### Assigned task:
Restate the lines word for word, from the first line of the records through the line containing "চর্যা (58, 72)". Leave out the pictures and anything after that line.
--- --- ---
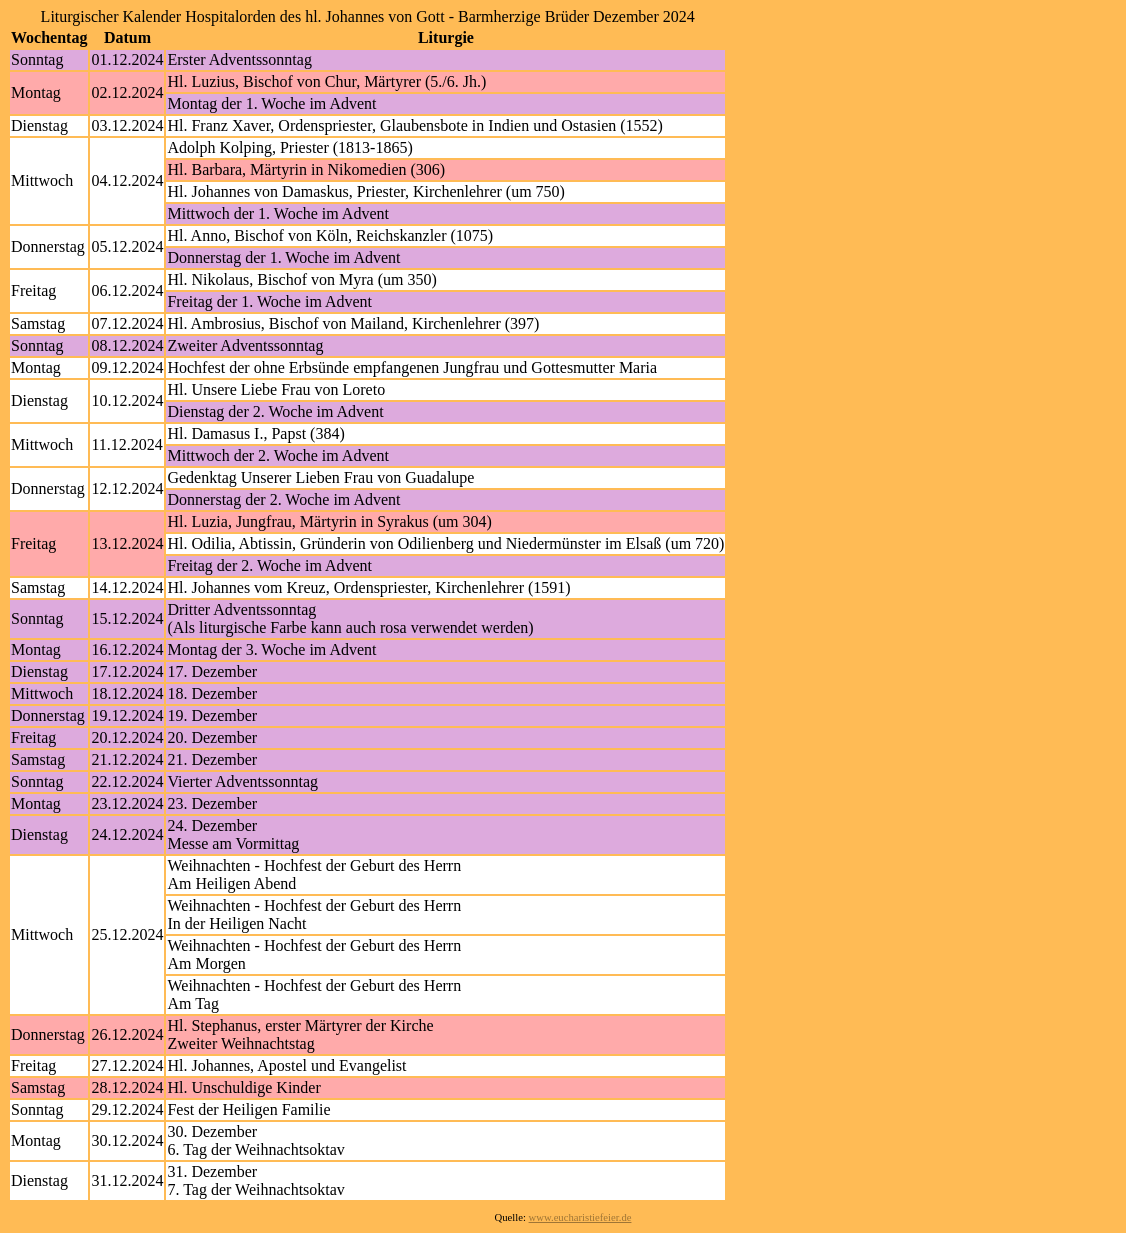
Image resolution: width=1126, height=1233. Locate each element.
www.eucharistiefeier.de (580, 1217)
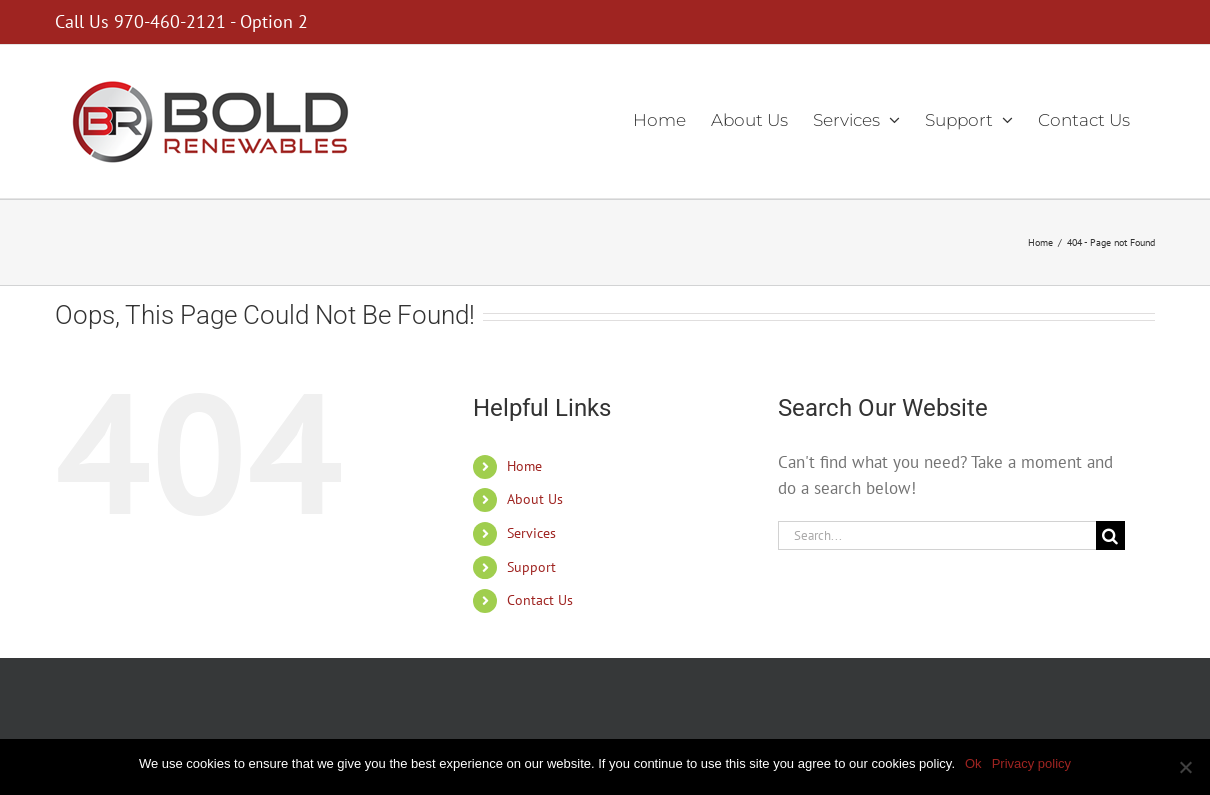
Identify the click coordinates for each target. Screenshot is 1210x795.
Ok (973, 763)
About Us (535, 499)
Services (531, 533)
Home (524, 466)
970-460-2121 (170, 21)
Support (531, 567)
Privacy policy (1031, 763)
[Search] (1110, 535)
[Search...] (937, 535)
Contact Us (540, 600)
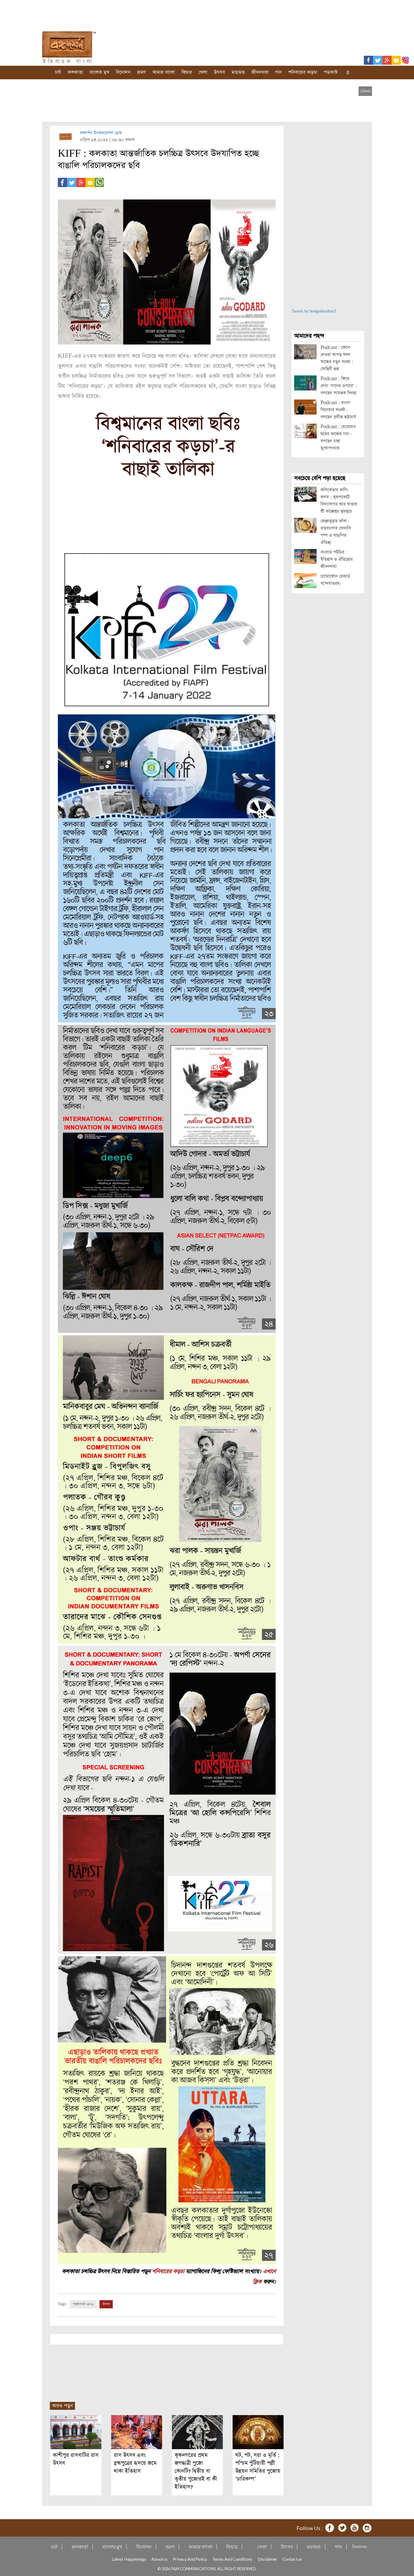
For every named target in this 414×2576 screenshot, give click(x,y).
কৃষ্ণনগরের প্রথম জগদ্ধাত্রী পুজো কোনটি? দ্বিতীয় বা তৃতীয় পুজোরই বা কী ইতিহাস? (196, 2470)
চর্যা (58, 72)
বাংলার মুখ (99, 72)
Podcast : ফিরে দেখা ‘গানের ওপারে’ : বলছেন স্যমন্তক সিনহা (339, 386)
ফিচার (186, 72)
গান (278, 72)
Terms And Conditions (232, 2558)
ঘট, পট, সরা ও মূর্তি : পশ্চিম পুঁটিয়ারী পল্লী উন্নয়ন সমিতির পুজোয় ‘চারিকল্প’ (257, 2466)
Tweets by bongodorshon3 (313, 311)
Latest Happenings (129, 2558)
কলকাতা (75, 72)
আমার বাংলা (163, 72)
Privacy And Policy (190, 2558)
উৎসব (219, 72)
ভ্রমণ (141, 72)
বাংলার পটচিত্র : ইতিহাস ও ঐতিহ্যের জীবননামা (337, 559)
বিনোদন (123, 72)
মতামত (238, 72)
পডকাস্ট (331, 72)
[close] (365, 91)
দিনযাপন (359, 2546)
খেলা (203, 72)
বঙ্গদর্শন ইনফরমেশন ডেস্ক (101, 133)
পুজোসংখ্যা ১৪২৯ (83, 2303)
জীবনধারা (260, 72)
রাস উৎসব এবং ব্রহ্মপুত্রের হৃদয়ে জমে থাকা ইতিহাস (135, 2462)
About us (159, 2558)
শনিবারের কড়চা (302, 72)
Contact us (292, 2558)
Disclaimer (267, 2558)
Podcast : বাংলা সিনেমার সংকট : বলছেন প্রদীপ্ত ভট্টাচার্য (338, 410)
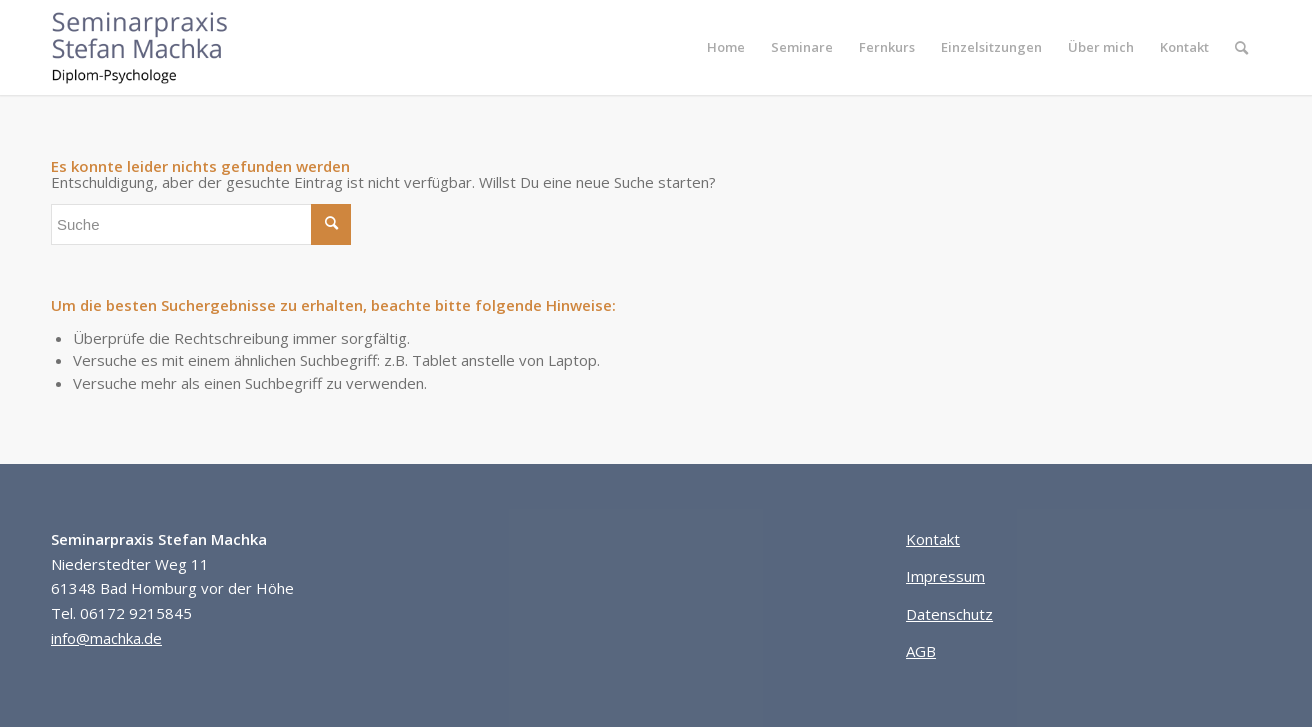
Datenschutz (949, 614)
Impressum (945, 576)
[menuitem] (726, 47)
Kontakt (933, 539)
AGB (921, 651)
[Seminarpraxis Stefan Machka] (154, 47)
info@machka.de (106, 638)
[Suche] (1241, 47)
--- --- ---
### Solved problem:
Image resolution: width=1126, height=1233. Locate each element.
www.eucharistiefeier.de (580, 1217)
Identify the click coordinates for each target. Screenshot is 1210x795.
Ok (973, 763)
About Us (535, 499)
Services (531, 533)
Home (524, 466)
970-460-2121 (170, 21)
Support (531, 567)
Privacy policy (1031, 763)
[Search] (1110, 535)
[Search...] (937, 535)
Contact Us (540, 600)
For every named target in this 414×2576 screenshot, give click(x,y).
কৃষ্ণনগরের প্রথম জগদ্ধাত্রী পুজো কোনটি? দ্বিতীয় বা তৃতীয় পুজোরই বা কী ইতিহাস? (196, 2470)
চর্যা (58, 72)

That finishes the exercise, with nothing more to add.